WHAT YOU ARE ASKED TO DO:
Give the count of lines that hold the word "uczestników" in this listing, with nothing added.

RECORDS FOR THE EXERCISE:
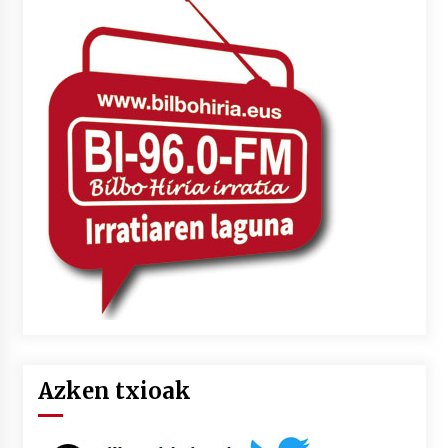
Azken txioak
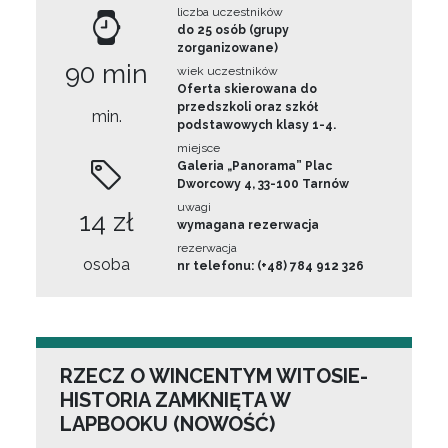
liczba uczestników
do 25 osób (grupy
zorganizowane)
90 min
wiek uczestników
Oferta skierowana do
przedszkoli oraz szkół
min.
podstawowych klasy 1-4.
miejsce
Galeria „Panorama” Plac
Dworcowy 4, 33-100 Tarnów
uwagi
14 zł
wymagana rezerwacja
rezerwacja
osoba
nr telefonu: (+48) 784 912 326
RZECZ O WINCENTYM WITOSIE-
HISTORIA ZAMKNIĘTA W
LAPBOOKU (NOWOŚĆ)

==

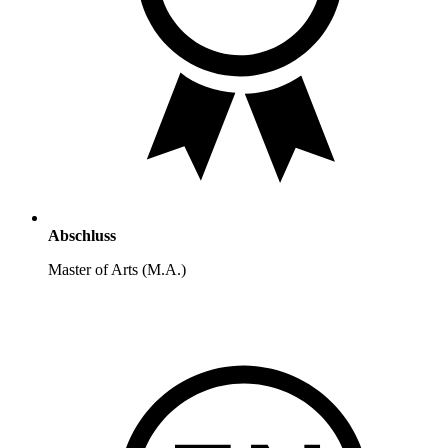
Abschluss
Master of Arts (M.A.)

OUTPUT FOR THIS TASK:
2